What is Reserve bank board member Heather Ridout saying? From The Australian this morning:
RESERVE Bank board member Heather Ridout says the Australian economy will need “active management” this year to cope with the slowing mining boom and high dollar, as the case for rate cuts was strengthened by a sharp fall in the rate of inflation.
Speaking ahead of the bank’s first board meeting of the year on February 5, the former chief executive of the Australian Industry Group said the nation faced “persistent” economic challenges.
“We’ve been fairly fortunate so far, but there’s a bit of active management required this year and we can’t just sit back and wait for growth to be put in our lap,” she told Dow Jones Newswires.
…Ms Ridout said the strength of the currency, which remains above $US1.05, was creating uneven pressures through the economy, which has until now been propelled by the resources sector.
“Growth has to be more evident in other parts of the economy and that’s very tough with the dollar remaining so persistently high,” she said.
Describing herself as being more optimistic on the world economy, Ms Ridout said conditions had clearly improved in the US and China and she pointed to firmer activity in Europe and signs of a modest pick-up in Japan.
Economic growth in China accelerated in the fourth quarter of last year, confirming a rebound for the world’s second-largest economy after a slowdown in the past two years.
“You’re seeing reasonably positive results out of China,” Ms Ridout said.
“But the big challenge for us is to be able to achieve a diversified growth model and that’s the big challenge for economic policy over the next 12 months.”
Reserve Bank officials have canvassed their concerns that the tide of resource investment may start to recede before investment elsewhere in the economy has started to pick up.
Three points to make:
- The RBA has a strong taboo against public commentary on interest rates by its board members outside official speeches. They like to control the message, not discuss it.
- Ridout is not especially a maverick. She has a track record of prim and proper team playing in her time the AiG (frustratingly so) and has a modus operandi of working for change from the inside. She is, however, more attuned to manufacturing than other board members.
- The RBA has a first principle policy of ‘doing no harm’ to the economy. That is, don’t do anything unless it is plainly obvious that it is required, lest you make things worse.
AUSTRALIA must fast-track new roads, railways, bridges and ports to secure prosperity as the mining boom fades, key members of the Reserve Bank have warned.
…In an interview with The Courier-Mail, central bank board members Heather Ridout and John Edwards said investing in key urban projects would unlock a new cycle of productivity to replace the commodity price boom and continue the 21-year run of growth.
Ms Ridout said short-term considerations had led to under-investment and were holding the nation back. She called on state and federal governments to go into deficit to fund the infrastructure.
“We have under-invested.
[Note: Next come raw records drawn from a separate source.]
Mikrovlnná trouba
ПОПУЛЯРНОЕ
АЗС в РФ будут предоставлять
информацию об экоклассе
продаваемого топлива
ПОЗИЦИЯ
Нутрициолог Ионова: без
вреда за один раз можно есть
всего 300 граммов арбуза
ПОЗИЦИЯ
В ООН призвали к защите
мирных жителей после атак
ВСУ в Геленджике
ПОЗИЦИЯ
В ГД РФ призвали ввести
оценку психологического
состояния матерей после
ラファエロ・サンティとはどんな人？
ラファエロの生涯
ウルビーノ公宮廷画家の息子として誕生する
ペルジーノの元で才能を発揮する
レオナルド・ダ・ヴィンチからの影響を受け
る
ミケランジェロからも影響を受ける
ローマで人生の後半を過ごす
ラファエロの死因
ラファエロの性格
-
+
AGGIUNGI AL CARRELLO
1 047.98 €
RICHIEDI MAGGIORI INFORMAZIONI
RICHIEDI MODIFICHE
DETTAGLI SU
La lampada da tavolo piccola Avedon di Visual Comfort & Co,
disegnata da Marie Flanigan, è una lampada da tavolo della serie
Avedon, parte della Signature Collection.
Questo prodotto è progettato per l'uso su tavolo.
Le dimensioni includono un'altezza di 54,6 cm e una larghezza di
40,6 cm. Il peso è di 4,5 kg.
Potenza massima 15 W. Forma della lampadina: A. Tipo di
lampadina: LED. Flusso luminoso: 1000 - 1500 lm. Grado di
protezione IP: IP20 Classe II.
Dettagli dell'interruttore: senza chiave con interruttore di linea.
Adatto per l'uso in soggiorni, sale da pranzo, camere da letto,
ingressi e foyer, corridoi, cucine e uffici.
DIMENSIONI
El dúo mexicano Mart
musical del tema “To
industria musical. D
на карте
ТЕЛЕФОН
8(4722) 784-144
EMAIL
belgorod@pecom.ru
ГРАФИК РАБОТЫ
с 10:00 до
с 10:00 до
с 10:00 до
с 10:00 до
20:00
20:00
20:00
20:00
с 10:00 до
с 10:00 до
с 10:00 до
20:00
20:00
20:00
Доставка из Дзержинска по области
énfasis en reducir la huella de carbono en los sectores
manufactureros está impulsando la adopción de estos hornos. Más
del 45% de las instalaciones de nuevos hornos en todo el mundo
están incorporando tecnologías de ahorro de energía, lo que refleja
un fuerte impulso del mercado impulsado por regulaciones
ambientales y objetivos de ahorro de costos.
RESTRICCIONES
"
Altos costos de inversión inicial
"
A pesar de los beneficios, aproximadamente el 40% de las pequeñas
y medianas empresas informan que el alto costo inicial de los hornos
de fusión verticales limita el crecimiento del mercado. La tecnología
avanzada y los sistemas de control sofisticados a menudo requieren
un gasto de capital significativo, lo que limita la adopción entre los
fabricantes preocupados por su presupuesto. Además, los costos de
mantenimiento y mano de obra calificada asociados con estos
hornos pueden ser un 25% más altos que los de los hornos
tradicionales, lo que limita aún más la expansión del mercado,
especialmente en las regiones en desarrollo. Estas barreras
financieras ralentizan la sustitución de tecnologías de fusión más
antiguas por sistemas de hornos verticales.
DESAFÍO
Congested roads in cities are a major sign that we’re not doing well enough,” Ms Ridout said.
“We just keep putting short-term considerations before the real work of building a productive economy.”
Dr Edwards…warned Australia faced challenges including a high dollar and an ageing population.
“The big investment boom in mining, which has helped the economy over the last six years, is close to a peak,” Dr Edwards said.
Success from now on would “take substantial investment in factories, offices and mines, roads, bridges, ports, railways, broadband and, above all, in education and training.”
Dr Edwards said the National Broadband Network was the most important piece of infrastructure on the table.
“Australia’s future will increasingly depend on our success not only in exporting minerals and farm products, but also clever manufacturers and high-value services.”
…Ms Ridout is calling on governments, state and federal, to go into deficit, if necessary, to fund the infrastructure or to find ways to harness the savings sitting in superannuation accounts.
“That capital will end up overseas if we don’t create the opportunities here to invest in long term, high yielding projects,” Ms Ridout said.
Better education was also “absolutely 101” to our future, she said.
“Every year the skill content of jobs is rising and if you haven’t got those skills you’re going to get marginalised in an economy like Australia’s.”
She warned securing the next 10 years of income growth would be more difficult than the last 10.
“How we make the transition to this more diversified growth model is a big big issue for Australia and just because we have had 21 years of growth doesn’t mean it happens automatically. It doesn’t.”
Dr Edwards said he remained hopeful Australians could successfully transition from a commodities boom to a high skills boom. “It won’t be easy, but it can be done. The last twenty five years have shown us that.”
Crikey, there you have it. The RBA knows where in for it and that pro-cyclical surplus drives must end. The central bank has just spanked the backsides of both major political parties and thrown its credibility behind a new space for the body politic to debate counter-cyclical deficit spending. This is an economically sound approach that I’ve been arguing for for six months.
It is interesting that the Courier-Mail was chosen for the second article, suggesting rather strongly that the message was significantly for the Newman and other state Liberal governments hell-bent on surpluses.
But there’s no shirking it, this is a violation of RBA protocol and, whether passive or not, a huge lift for the Gillard government.